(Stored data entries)

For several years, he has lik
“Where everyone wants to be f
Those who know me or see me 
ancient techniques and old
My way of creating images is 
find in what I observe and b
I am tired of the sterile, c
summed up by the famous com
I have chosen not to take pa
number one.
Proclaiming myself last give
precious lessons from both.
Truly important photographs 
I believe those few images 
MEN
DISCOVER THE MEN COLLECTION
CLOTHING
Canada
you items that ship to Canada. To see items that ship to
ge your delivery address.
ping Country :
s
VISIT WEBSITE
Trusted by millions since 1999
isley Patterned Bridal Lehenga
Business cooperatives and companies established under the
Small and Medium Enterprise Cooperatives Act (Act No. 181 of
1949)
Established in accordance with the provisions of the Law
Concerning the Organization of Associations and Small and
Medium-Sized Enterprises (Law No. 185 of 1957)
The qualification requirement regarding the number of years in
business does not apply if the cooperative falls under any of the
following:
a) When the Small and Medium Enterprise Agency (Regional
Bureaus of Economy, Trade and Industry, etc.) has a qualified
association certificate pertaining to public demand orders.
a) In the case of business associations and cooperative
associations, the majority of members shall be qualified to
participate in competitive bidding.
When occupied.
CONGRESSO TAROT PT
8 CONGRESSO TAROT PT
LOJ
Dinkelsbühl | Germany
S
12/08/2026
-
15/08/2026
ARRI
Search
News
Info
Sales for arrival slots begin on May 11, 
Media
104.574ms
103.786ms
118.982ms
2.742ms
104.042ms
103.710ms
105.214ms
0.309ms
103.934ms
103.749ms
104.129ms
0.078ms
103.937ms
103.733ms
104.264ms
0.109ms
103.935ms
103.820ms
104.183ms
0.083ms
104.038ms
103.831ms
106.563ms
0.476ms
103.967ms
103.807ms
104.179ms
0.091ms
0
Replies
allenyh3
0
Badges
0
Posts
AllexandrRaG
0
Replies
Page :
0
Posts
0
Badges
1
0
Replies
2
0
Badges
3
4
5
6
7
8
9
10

## What is needed
Pick from the records each line that contains the word "Medium" and show it.

## Written answer
Small and Medium Enterprise Cooperatives Act (Act No. 181 of
Medium-Sized Enterprises (Law No. 185 of 1957)
a) When the Small and Medium Enterprise Agency (Regional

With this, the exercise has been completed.